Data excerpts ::
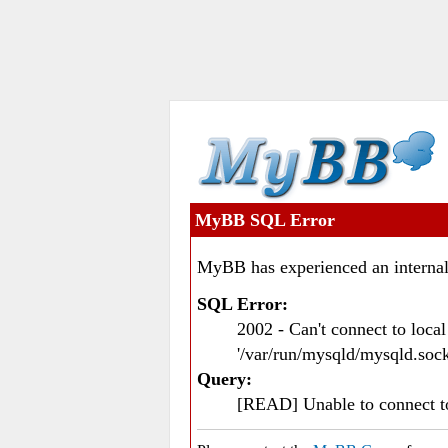
MyBB SQL Error
MyBB has experienced an internal
SQL Error:
2002 - Can't connect to loc
'/var/run/mysqld/mysqld.sock
Query:
[READ] Unable to connect 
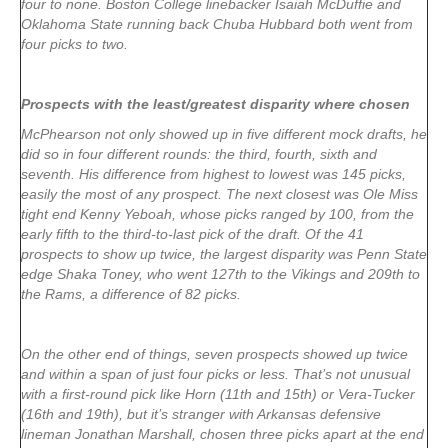
four to none. Boston College linebacker Isaiah McDuffie and
Oklahoma State running back Chuba Hubbard both went from
four picks to two.
Prospects with the least/greatest disparity where chosen
McPhearson not only showed up in five different mock drafts, he
did so in four different rounds: the third, fourth, sixth and
seventh. His difference from highest to lowest was 145 picks,
easily the most of any prospect. The next closest was Ole Miss
tight end Kenny Yeboah, whose picks ranged by 100, from the
early fifth to the third-to-last pick of the draft. Of the 41
prospects to show up twice, the largest disparity was Penn State
edge Shaka Toney, who went 127th to the Vikings and 209th to
the Rams, a difference of 82 picks.
On the other end of things, seven prospects showed up twice
and within a span of just four picks or less. That’s not unusual
with a first-round pick like Horn (11th and 15th) or Vera-Tucker
(16th and 19th), but it’s stranger with Arkansas defensive
lineman Jonathan Marshall, chosen three picks apart at the end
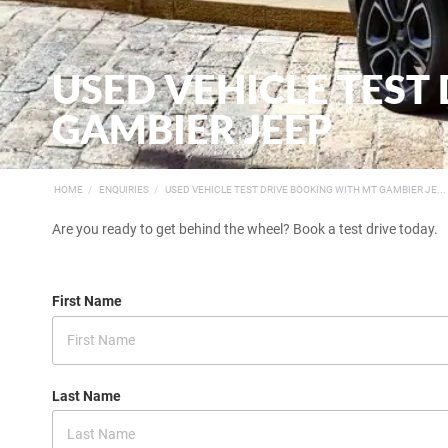
USED VEHICLE TEST
GAMBIER JEEP
HOME
ENQUIRIES
USED VEHICLE TEST DRIVE BOOKING WITH MT GAMBIER JE...
Are you ready to get behind the wheel? Book a test drive today.
First Name
Last Name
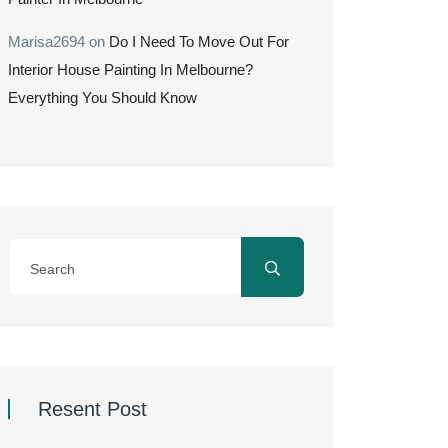
Marisa2694
on
Do I Need To Move Out For
Interior House Painting In Melbourne?
Everything You Should Know
Resent Post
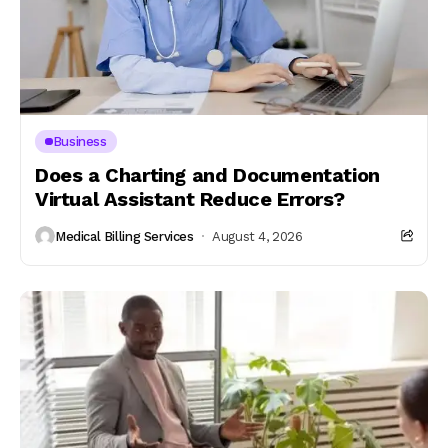
Business
Does a Charting and Documentation
Virtual Assistant Reduce Errors?
Medical Billing Services
August 4, 2026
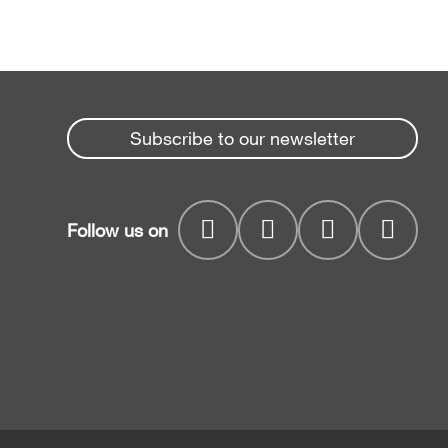
Subscribe to our newsletter
Follow us on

Work to be completed :: The copy you write must hold every record verbatim and none of the pictures.

Exercise output ::
MyBB SQL Error
MyBB has experienced an internal
SQL Error:
2002 - Can't connect to loc
'/var/run/mysqld/mysqld.sock
Query:
[READ] Unable to connect 
four to none. Boston College linebacker Isaiah McDuffie and
Oklahoma State running back Chuba Hubbard both went from
four picks to two.
Prospects with the least/greatest disparity where chosen
McPhearson not only showed up in five different mock drafts, he
did so in four different rounds: the third, fourth, sixth and
seventh. His difference from highest to lowest was 145 picks,
easily the most of any prospect. The next closest was Ole Miss
tight end Kenny Yeboah, whose picks ranged by 100, from the
early fifth to the third-to-last pick of the draft. Of the 41
prospects to show up twice, the largest disparity was Penn State
edge Shaka Toney, who went 127th to the Vikings and 209th to
the Rams, a difference of 82 picks.
On the other end of things, seven prospects showed up twice
and within a span of just four picks or less. That’s not unusual
with a first-round pick like Horn (11th and 15th) or Vera-Tucker
(16th and 19th), but it’s stranger with Arkansas defensive
lineman Jonathan Marshall, chosen three picks apart at the end
USED VEHICLE TEST
GAMBIER JEEP
HOME
ENQUIRIES
USED VEHICLE TEST DRIVE BOOKING WITH MT GAMBIER JE...
Are you ready to get behind the wheel? Book a test drive today.
First Name
Last Name
Marisa2694
on
Do I Need To Move Out For
Interior House Painting In Melbourne?
Everything You Should Know
Resent Post
Business
Does a Charting and Documentation
Virtual Assistant Reduce Errors?
Medical Billing Services
August 4, 2026
Subscribe to our newsletter
Follow us on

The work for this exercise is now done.